水を差していく

もうオリンピック始まったんだから、水を差すなよと思われるかもしれないけれど、私は、今までに起こった人権問題、病床が逼迫している現在を無視し、無邪気に楽しむことは出来ないし、オリンピックムードで日本全体が思考停止になることを恐れているので、ガンガン水を差していく。
テレビでアスリートが活躍しているのを見れば、それは応援するし、興奮もする。
でも、それと、オリンピックに反対するのは両立する。

生活に苦しんでいる人たちがいる、医療現場から悲鳴が聞こえてくる、私たちは色んな声を知っている。
誤魔化さないで。知っているでしょう?それなのに「始まったんだから選手を応援することだけ考えよう」と言うことはとても残酷なのではないだろうか。

感染者はまだまだ増える。感染者が増えれば、亡くなる人も出てくる。国民の安全を守るのが一番だからオリンピックは中止する。
こんな簡単な方程式が政府はわかっていないのだろうか。いや、わかってるんだけど、本心は、「国民の安全を守るのが一番ではない」ということなんでしょう。
菅総理のTwitterを見てみると、恐ろしいほどコロナに触れずオリンピックの話題一色。気持ち悪い。

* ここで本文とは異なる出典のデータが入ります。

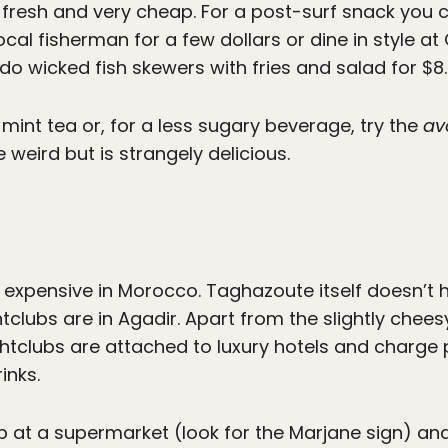
fresh and very cheap. For a post-surf snack you 
al fisherman for a few dollars or dine in style a
 do wicked fish skewers with fries and salad for $8.
mint tea or, for a less sugary beverage, try the
av
 weird but is strangely delicious.
expensive in Morocco. Taghazoute itself doesn’t h
tclubs are in Agadir. Apart from the slightly chees
ightclubs are attached to luxury hotels and charge
inks.
up at a supermarket (look for the Marjane sign) an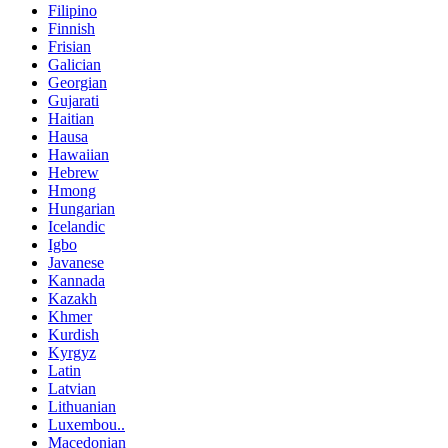
Filipino
Finnish
Frisian
Galician
Georgian
Gujarati
Haitian
Hausa
Hawaiian
Hebrew
Hmong
Hungarian
Icelandic
Igbo
Javanese
Kannada
Kazakh
Khmer
Kurdish
Kyrgyz
Latin
Latvian
Lithuanian
Luxembou..
Macedonian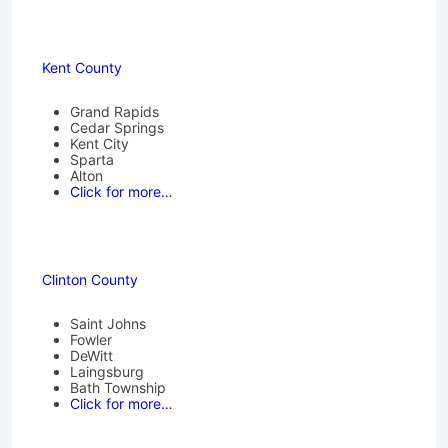
Kent County
Grand Rapids
Cedar Springs
Kent City
Sparta
Alton
Click for more…
Clinton County
Saint Johns
Fowler
DeWitt
Laingsburg
Bath Township
Click for more…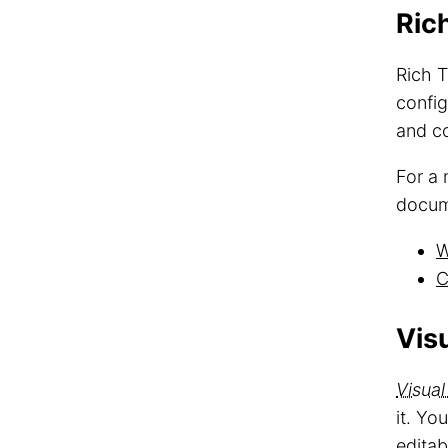
Ric
Rich T
config
and co
For a 
docum
W
C
Visu
Visual
it. Yo
editab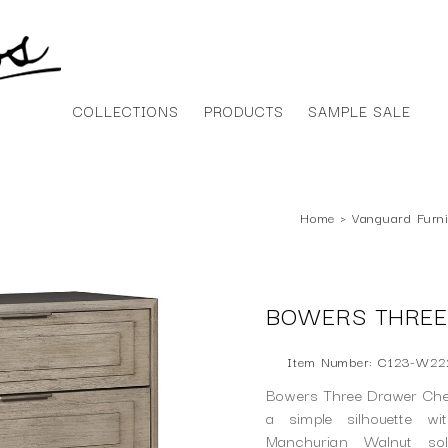
COLLECTIONS
PRODUCTS
SAMPLE SALE
Home
›
Vanguard Furni
BOWERS THREE
Item Number: C123-W22
Bowers Three Drawer Ches
a simple silhouette wi
Manchurian Walnut so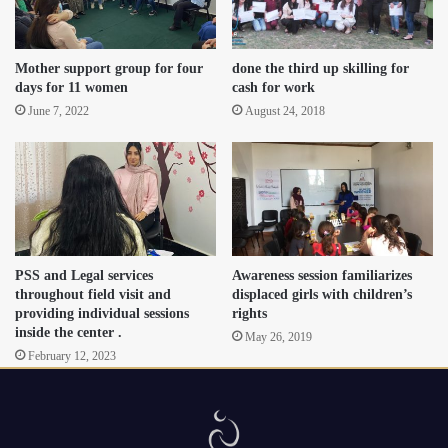
Mother support group for four
done the third up skilling for
days for 11 women
cash for work
June 7, 2022
August 24, 2018
PSS and Legal services
Awareness session familiarizes
throughout field visit and
displaced girls with children’s
providing individual sessions
rights
inside the center .
May 26, 2019
February 12, 2023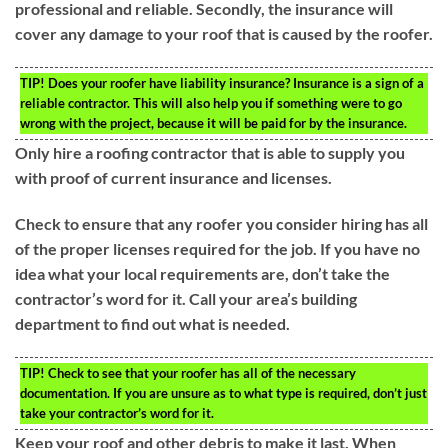
professional and reliable. Secondly, the insurance will
cover any damage to your roof that is caused by the roofer.
TIP!
Does your roofer have liability insurance? Insurance is a sign of a
reliable contractor. This will also help you if something were to go
wrong with the project, because it will be paid for by the insurance.
Only hire a roofing contractor that is able to supply you
with proof of current insurance and licenses.
Check to ensure that any roofer you consider hiring has all
of the proper licenses required for the job. If you have no
idea what your local requirements are, don’t take the
contractor’s word for it. Call your area’s building
department to find out what is needed.
TIP!
Check to see that your roofer has all of the necessary
documentation. If you are unsure as to what type is required, don’t just
take your contractor’s word for it.
Keep your roof and other debris to make it last. When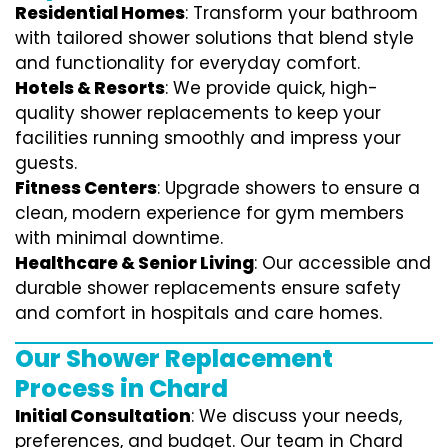
Residential Homes
: Transform your bathroom
with tailored shower solutions that blend style
and functionality for everyday comfort.
Hotels & Resorts
: We provide quick, high-
quality shower replacements to keep your
facilities running smoothly and impress your
guests.
Fitness Centers
: Upgrade showers to ensure a
clean, modern experience for gym members
with minimal downtime.
Healthcare & Senior Living
: Our accessible and
durable shower replacements ensure safety
and comfort in hospitals and care homes.
Our Shower Replacement
Process in Chard
Initial Consultation
: We discuss your needs,
preferences, and budget. Our team in Chard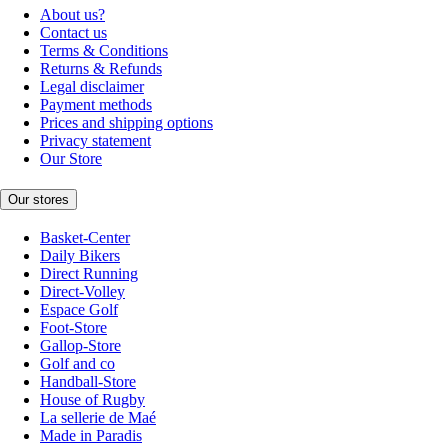
About us?
Contact us
Terms & Conditions
Returns & Refunds
Legal disclaimer
Payment methods
Prices and shipping options
Privacy statement
Our Store
Our stores
Basket-Center
Daily Bikers
Direct Running
Direct-Volley
Espace Golf
Foot-Store
Gallop-Store
Golf and co
Handball-Store
House of Rugby
La sellerie de Maé
Made in Paradis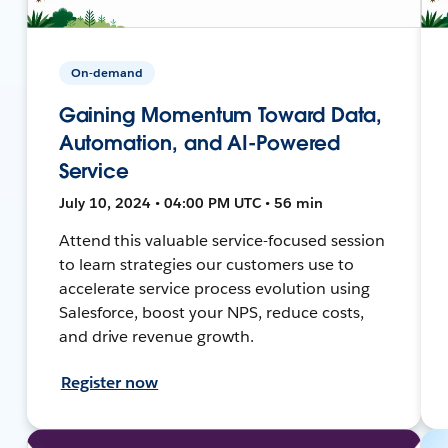
On-demand
Gaining Momentum Toward Data,
Automation, and AI-Powered
Service
July 10, 2024 • 04:00 PM UTC • 56 min
Attend this valuable service-focused session
to learn strategies our customers use to
accelerate service process evolution using
Salesforce, boost your NPS, reduce costs,
and drive revenue growth.
Register now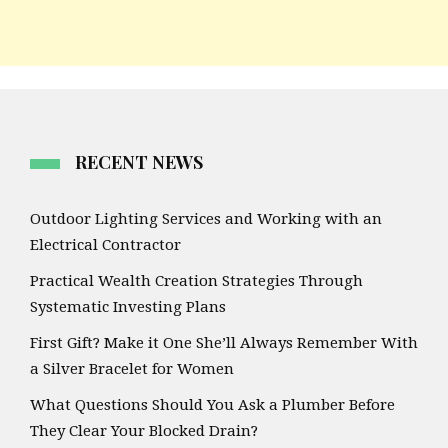
RECENT NEWS
Outdoor Lighting Services and Working with an
Electrical Contractor
Practical Wealth Creation Strategies Through
Systematic Investing Plans
First Gift? Make it One She’ll Always Remember With
a Silver Bracelet for Women
What Questions Should You Ask a Plumber Before
They Clear Your Blocked Drain?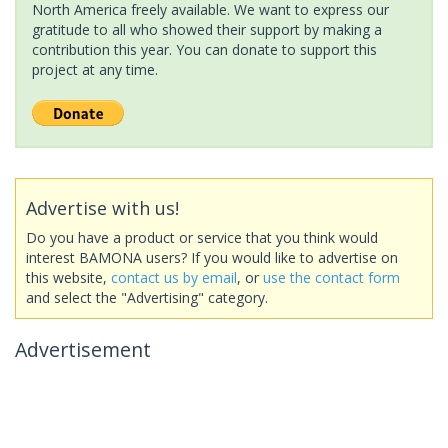
North America freely available. We want to express our
gratitude to all who showed their support by making a
contribution this year. You can donate to support this
project at any time.
Advertise with us!
Do you have a product or service that you think would
interest BAMONA users? If you would like to advertise on
this website,
contact us by email
, or
use the contact form
and select the "Advertising" category.
Advertisement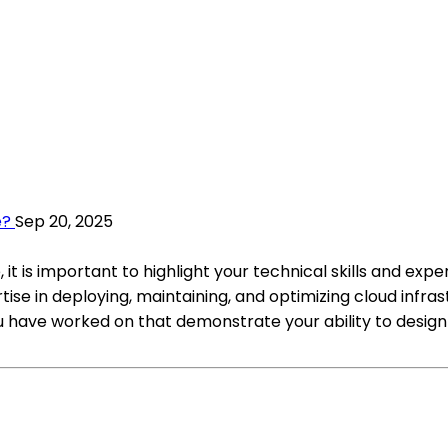
e?
Sep 20, 2025
t is important to highlight your technical skills and exp
se in deploying, maintaining, and optimizing cloud infras
 have worked on that demonstrate your ability to design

先日、choose life projectが配信した「なぜ私たちはオリンピックに反対するのか」という動画は、2時間強あるが、すべての観点がまとまっていたので、時間がある人は見て欲しい。
私も、自分の意見として「ネットタトゥー」として残したいので、オリンピックに反対しているということを書いておく。

開会式の時間は、私の好きな武田砂鉄さんのラジオの時間と被っていたので、全く見ていないのだが、どうやら最終聖火ランナーとして大坂なおみ選手が出たとのこと。
悲しいことに、私がそれを知ったのは、彼女に対するヘイトコメントと同時だった。
「どこが日本人だよ。都合よく日本人ヅラすんな」
「全然鬱に見えない。どうせ仮病だ」
こんなヘイトが溢れ出る日本は、多様性を掲げたオリンピックを開催出来る資格などどこにもない。
人権意識の低さに関しては、開会式の沢山のゴタゴタで嫌というほど目にしている。
過去に障害者差別をしたり、人種差別をした人が、今まで無批判だったことが日本の問題だと思っている。
でも、差別発言をした政治家がそのまま議員を続けていられるんだから、そんなもんなんだろうと思ってしまう。

それにしても、なぜ、日本はこんなに人権に対する意識が低いのだろうか。
というより、他の先進国が人権問題を意識的にアップデートしているなか、驚くほど日本だけストップしている。これは、私たちの、批判的意見を言う土壌が弱いからなのではないだろうか。

オリンピックが始まったんだから、と、批判する声を弱めてはいけない。
よく聞く「ミュージシャンは政治的な発言をするな」とか言う声に対し、ならば誰なら政治に口出していいんですか?と問いなおす。
洋服作ってる人間も政治的発言をするよ。

みんなが目を背けなければ、きっともっといい未来がやってくるはずだ。

被災地の声、元アスリートの声、歴史学者の声、色んな視点からオリンピックの意義を考えることができます。